LAST WEEK I spoke of featuring some writing by friends in the Afrosphere. This feature [The African American Perspective at UMX, or "AAP"] will run all week, and into the weekend. Mil gracias to all who contributed, and of course (as always) to my amazingly generous and talented amiga and assistant with all things XOLAGRAFIK, M, for organizing this. Stay tuned every day for a fresh post in the series.
Moya Bailey is a fourth year Fellow in Women’s Studies at Emory University. Her research is focused on health care disparities in marginalized groups. She received her undergraduate degree from Spelman College where she majored in Women’s Studies with a concentration in Health. While at Spelman she was a resident assistant and was active in many campus organizations including AUC Peace, Sisterfire, Afrekete, and served as President of the Feminist Majority Leadership Alliance (FMLA) during the Nelly Protest. Her organizational and planning activities with the FMLA and the SisterSong Women of Color Reproductive Rights Conference led her to a life of activism centered on health issues and social constructs affecting women of color. Bailey also serves on the national board of the Davis- Putter Scholarship Fund, which provides scholarships for activist students.

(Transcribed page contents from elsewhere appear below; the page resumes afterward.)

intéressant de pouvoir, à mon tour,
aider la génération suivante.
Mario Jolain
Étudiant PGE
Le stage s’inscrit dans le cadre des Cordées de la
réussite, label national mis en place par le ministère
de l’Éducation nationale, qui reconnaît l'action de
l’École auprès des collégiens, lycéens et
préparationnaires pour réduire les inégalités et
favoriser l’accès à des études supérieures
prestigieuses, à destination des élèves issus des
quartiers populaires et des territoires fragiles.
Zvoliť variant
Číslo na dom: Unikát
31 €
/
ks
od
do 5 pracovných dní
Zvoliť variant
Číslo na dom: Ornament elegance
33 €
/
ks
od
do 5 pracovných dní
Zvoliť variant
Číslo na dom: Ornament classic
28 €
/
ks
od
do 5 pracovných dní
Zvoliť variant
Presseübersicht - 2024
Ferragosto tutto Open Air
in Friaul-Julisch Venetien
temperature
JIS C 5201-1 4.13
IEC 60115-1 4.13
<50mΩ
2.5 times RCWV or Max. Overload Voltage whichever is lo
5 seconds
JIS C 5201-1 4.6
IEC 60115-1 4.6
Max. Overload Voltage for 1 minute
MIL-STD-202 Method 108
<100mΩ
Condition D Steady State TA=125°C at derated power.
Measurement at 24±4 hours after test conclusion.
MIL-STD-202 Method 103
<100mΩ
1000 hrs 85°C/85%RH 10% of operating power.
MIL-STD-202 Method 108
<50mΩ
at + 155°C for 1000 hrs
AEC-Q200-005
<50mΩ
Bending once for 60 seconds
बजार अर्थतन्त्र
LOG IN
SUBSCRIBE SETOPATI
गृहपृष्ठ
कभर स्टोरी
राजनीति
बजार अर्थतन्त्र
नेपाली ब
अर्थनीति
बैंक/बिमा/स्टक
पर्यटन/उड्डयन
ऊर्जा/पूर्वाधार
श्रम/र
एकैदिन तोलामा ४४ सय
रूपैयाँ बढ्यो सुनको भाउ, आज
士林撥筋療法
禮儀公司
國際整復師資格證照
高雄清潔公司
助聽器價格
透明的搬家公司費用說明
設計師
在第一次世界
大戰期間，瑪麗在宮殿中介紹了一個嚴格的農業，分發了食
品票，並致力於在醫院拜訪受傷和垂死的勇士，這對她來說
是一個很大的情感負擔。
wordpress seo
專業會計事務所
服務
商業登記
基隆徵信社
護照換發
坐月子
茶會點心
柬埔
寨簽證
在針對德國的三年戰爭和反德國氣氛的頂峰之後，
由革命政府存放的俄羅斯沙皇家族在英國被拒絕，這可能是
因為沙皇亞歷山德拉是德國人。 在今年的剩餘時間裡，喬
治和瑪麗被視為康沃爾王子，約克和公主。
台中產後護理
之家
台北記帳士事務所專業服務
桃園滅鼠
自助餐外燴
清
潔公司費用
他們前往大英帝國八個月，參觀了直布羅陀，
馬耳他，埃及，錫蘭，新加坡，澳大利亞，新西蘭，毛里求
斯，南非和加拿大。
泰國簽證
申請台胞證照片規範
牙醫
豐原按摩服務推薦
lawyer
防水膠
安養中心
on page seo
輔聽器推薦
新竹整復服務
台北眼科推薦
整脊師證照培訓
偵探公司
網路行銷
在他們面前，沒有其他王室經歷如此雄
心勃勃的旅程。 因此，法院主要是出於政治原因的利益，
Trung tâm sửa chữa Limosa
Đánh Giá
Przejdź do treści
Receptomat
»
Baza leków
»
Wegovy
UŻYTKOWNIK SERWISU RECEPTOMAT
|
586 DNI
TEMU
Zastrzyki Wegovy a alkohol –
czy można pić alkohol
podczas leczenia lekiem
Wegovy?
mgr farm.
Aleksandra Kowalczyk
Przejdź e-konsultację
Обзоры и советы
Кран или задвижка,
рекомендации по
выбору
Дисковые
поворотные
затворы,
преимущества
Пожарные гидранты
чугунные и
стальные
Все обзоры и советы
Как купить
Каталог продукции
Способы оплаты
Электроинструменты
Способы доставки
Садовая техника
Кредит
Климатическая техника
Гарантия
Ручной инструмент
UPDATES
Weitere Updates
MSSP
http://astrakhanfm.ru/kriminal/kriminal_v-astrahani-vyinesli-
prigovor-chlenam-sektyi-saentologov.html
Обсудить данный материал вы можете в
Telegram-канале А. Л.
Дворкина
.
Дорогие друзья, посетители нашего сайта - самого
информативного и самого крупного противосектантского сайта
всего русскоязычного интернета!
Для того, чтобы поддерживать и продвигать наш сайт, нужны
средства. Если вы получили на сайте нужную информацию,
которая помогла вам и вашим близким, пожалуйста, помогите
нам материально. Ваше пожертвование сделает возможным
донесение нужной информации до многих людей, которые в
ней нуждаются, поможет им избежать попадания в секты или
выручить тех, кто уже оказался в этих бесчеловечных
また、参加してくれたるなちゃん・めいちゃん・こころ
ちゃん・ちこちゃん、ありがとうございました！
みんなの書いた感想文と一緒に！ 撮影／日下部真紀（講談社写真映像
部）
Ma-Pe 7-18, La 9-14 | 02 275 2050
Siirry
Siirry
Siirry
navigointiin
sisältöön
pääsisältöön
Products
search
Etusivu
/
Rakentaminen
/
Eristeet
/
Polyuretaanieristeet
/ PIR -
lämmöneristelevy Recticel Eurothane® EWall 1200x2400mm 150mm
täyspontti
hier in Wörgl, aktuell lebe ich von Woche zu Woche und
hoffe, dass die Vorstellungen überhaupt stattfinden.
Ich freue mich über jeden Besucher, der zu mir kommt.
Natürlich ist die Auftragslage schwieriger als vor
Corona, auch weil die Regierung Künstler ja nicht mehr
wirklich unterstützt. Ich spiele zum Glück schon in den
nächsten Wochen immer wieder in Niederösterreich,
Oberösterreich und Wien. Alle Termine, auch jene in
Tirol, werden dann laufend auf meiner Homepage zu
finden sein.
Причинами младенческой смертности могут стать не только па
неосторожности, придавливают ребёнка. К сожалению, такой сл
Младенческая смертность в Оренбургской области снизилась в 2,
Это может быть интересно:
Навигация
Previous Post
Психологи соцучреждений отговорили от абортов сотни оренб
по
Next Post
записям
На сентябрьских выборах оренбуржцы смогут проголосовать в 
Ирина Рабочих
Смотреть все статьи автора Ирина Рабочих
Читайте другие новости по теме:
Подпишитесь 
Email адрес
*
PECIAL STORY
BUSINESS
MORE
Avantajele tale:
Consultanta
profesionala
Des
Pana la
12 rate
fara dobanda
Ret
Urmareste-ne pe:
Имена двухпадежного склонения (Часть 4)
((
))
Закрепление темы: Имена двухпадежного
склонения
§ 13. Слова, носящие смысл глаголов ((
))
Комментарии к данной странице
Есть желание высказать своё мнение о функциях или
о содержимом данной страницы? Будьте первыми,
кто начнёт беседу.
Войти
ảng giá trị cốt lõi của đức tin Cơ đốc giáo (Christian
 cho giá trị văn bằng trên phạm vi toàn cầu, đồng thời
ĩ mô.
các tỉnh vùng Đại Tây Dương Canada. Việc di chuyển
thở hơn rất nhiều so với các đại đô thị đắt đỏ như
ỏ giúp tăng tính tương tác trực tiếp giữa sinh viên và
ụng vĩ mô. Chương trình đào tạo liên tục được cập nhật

After the Morning After, After the Night Before…
I don’t feel victorious. I don’t feel like we won. I do think that these sentiments are particularly interesting after the early press spin that asked whether Barack was black enough and black people were ambivalent about the answer. Now he’s one of us, our hero, our modern day Martin and Malcolm (please people let’s really think about what these men did and who they were i.e. not politicians).
A friend’s brother said that he’s seen more racism on the internet in the last few days than in his whole millennial life, which is interesting in the wake of claims that Obama’s win symbolizes a new epoch in racial relations in this country. What I see is power and hegemony at work. The election of a brown face that keeps the capitalist machine going, (not an uncle tom Nader; they all placate those corporations) albeit it a gentler, greener machine (we’ve been promised) that still does the work of US imperialism.
I wonder how our Indigenous brothers and sisters feel? Is it enthusiasm for the fact that a person of color has reached the white house or is it sadness that a person of color is at the helm of an empire that wrought such pain and destruction among their peoples?
I say person of color deliberately to note that Obama’s African American-ness exist in another space than that of other African American’s who have sought the nation’s highest office (Chisolm, Jackson, McKinney, etc.). He is not marked with the north/south black/white paradigmatic binary we use to understand race in this country. He is not colored by the hallmarks of African American elite society like belonging to a Divine Nine fraternity or growing up in Jack & Jill. His Hawaiian, Midwest upbringing make him an exception to dominate codes of blackness which initially made black people suspicious and ultimately put whites at ease.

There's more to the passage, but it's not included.